Saturday, May 06, 2017

Review: THE UNEXPECTED ADVENTURE OF GROWING OLD


Leah Friedman's The Unexpected Adventure of Growing Old is an exploration of many of the facets of a subject our culture avoids, primarily out of fear and misunderstanding, but also abetted by a consumer society that rewards youth and ignores the elderly. Add to those factors, a medical mentality and a pharmaceutical industry focused almost entirely on all that is wrong, awry, dysfunctional, and diseased, ageism is the inevitable by-product.


One of the delights of the book is the author's clear understanding of Jungian concepts which she uses to help elucidate a process of growth and development that has the potential of delivering fine rewards of creativity and satisfaction well into very old age.  If you are interested in the prospects of a late life that is a celebration of growing old, this is the book for you.

Dr. Friedman, in her 89th year, takes on the topic of aging directly and without apology, writing while standing on the shoulders of giants who have lived long and well, and while being attentive to and conscious of her own aging process. She in no way minimizes the issues she and many aging people (a group that includes everyone of us!) encounter but dares to explore with clear eye and warm heart many of the experiences of her last three decades--some enriching, rewarding, life-enhancing; others, vexing, heart-breaking, challenging almost beyond human endurance; all imbued with valuable life lessons.

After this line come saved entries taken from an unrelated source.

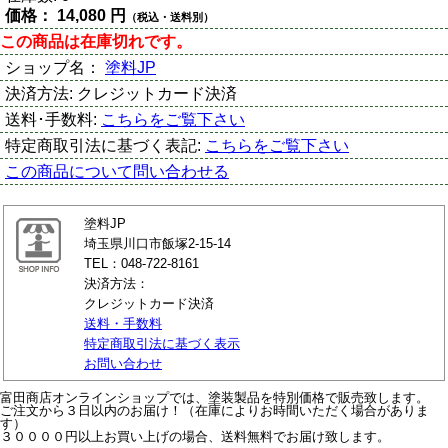
価格：
14,080 円
（税込・送料別）
この商品は在庫切れです。
ショップ名：
塗料JP
決済方法:
クレジットカード決済
送料･手数料:
こちらをご覧下さい
特定商取引法に基づく表記:
こちらをご覧下さい
この商品について問い合わせる
塗料JP
埼玉県川口市飯塚2-15-14
TEL：048-722-8161
決済方法：
クレジットカード決済
送料・手数料
特定商取引法に基づく表示
お問い合わせ
富田商店オンラインショップでは、塗装製品を特別価格で販売致します。
ご注文から３日以内のお届け！（在庫によりお時間いただく場合がありま
す）
３００００円以上お買い上げの場合、送料無料でお届け致します。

In my initial read, I was happy to jump from chapter to chapter, engaging the text randomly as the author invites the reader to do. Soon, though, I returned to page one and read straight through, having realized the order of the chapters, like the aging process itself, parallels a growing, deepening understanding.

I am in my eighth decade and was delighted to have many of my own assumptions about aging up-ended, especially the most general one of all, that growing old is difficult, unpleasant, troublesome, and to be postponed as long as possible (an actual impossibility) by every means available. Personal experiences of loved ones entering periods of illness that short-circuited and truncated their lives had cast an unconscious pall over my own ideas of growing old. I found practical benefits in having some of my own implicit assumptions called into question and corrected. I know full well that we often find in life what we expect to find, that we both live our own story and can be seduced into living stories others too-frequently and often eagerly write for us. One's own stories about growing old are important, even life defining.

The Unexpected Adventure of Growing Old is well researched and well written. The author has an engaging and deceptively simple style that makes for a smooth read; there is no stumbling over awkward verbiage or jarring style. There are many occasional delights of sentence structure that help shine a light on unexpected rewards in very trying circumstances, even humor in pathos. A paragraph I particularly noted was the description of the author’s own acquisition of a desirable patience as her husband declined into dementia. “. . . there was one period when he told me hundred of times each day how important it is to have compassion, advice which, due to its tiresome recurrence, greatly tested my capacity to follow his worthy instruction.”

Dr. Friedman has given us a brilliant and uplifting new narrative for growing old in a time of increasing longevity and opportunity, a narrative necessary for a changing reality. In typing the book title, I accidentally wrote “The Unexpected Adventure of Growin Gold.” With an added apostrophe, I think that might well serve as a silent subtitle.